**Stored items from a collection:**

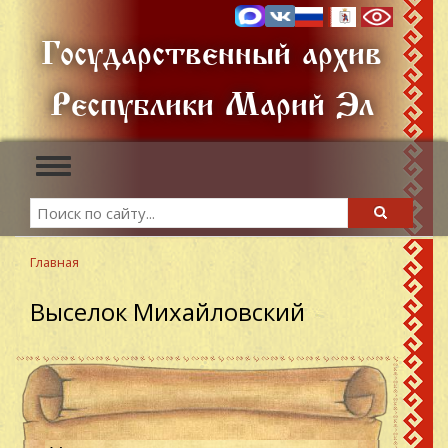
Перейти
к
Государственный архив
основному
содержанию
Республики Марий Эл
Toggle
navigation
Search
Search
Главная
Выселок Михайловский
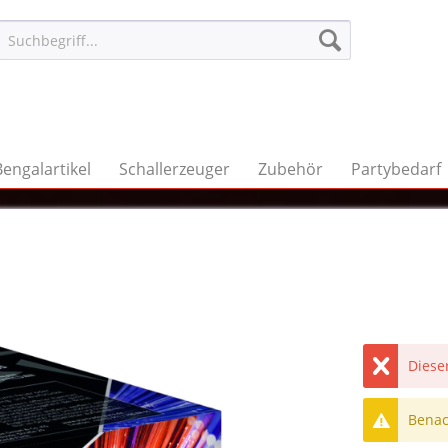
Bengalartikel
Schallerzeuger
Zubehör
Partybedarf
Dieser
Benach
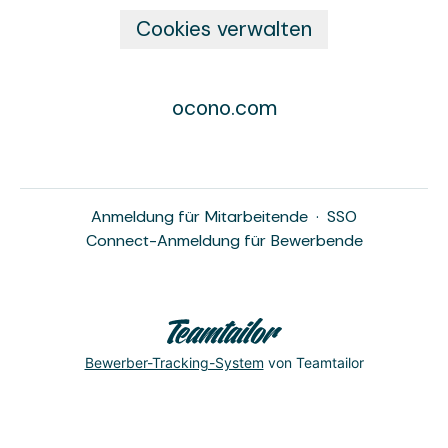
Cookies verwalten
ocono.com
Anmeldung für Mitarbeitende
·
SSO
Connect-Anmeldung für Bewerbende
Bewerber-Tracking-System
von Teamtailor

...

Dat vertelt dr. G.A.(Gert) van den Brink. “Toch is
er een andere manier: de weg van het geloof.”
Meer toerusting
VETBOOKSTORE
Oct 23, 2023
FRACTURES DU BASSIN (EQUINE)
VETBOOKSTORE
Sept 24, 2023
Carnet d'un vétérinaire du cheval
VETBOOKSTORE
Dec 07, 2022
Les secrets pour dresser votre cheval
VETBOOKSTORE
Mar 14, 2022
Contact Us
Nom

==

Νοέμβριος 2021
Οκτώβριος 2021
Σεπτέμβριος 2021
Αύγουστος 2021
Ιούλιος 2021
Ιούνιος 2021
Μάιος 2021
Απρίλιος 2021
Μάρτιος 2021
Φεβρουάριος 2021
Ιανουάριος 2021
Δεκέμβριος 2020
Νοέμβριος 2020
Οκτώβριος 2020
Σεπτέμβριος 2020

**Problem statement:** For the data above, set down exactly the lines from the line with "Bengalartikel" to the line with "von Teamtailor", both included, leaving pictures out.

**Response to the task:**
Bengalartikel
Schallerzeuger
Zubehör
Partybedarf
Dieser
Benach
Cookies verwalten
ocono.com
Anmeldung für Mitarbeitende
·
SSO
Connect-Anmeldung für Bewerbende
Bewerber-Tracking-System
von Teamtailor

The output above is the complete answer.